╭─ Exercise data
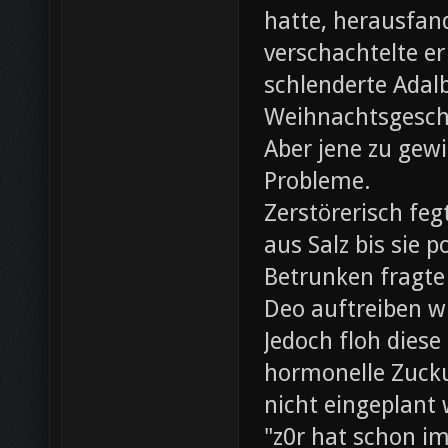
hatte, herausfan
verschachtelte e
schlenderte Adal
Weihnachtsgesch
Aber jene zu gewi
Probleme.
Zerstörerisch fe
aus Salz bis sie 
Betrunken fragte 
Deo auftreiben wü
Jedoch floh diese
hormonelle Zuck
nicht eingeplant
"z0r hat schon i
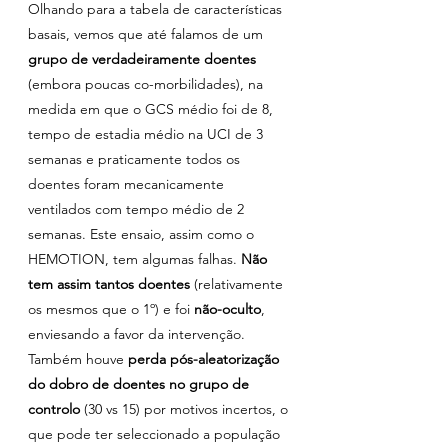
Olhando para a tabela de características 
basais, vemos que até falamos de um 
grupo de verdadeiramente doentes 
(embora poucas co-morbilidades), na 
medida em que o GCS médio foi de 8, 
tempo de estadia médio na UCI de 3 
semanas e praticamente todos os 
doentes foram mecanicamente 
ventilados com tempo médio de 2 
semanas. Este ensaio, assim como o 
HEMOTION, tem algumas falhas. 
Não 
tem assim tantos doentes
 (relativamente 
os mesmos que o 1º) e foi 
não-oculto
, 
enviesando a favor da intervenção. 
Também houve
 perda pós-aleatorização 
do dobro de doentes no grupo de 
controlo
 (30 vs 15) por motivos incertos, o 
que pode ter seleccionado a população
╰─
__What to work on__:
Locate "tem assim tantos doentes" in the data above. Then repeat, exactly, its line and each line after it through the last, adding nothing.

__Answer to the exercise__:
tem assim tantos doentes
 (relativamente 
os mesmos que o 1º) e foi 
não-oculto
, 
enviesando a favor da intervenção. 
Também houve
 perda pós-aleatorização 
do dobro de doentes no grupo de 
controlo
 (30 vs 15) por motivos incertos, o 
que pode ter seleccionado a população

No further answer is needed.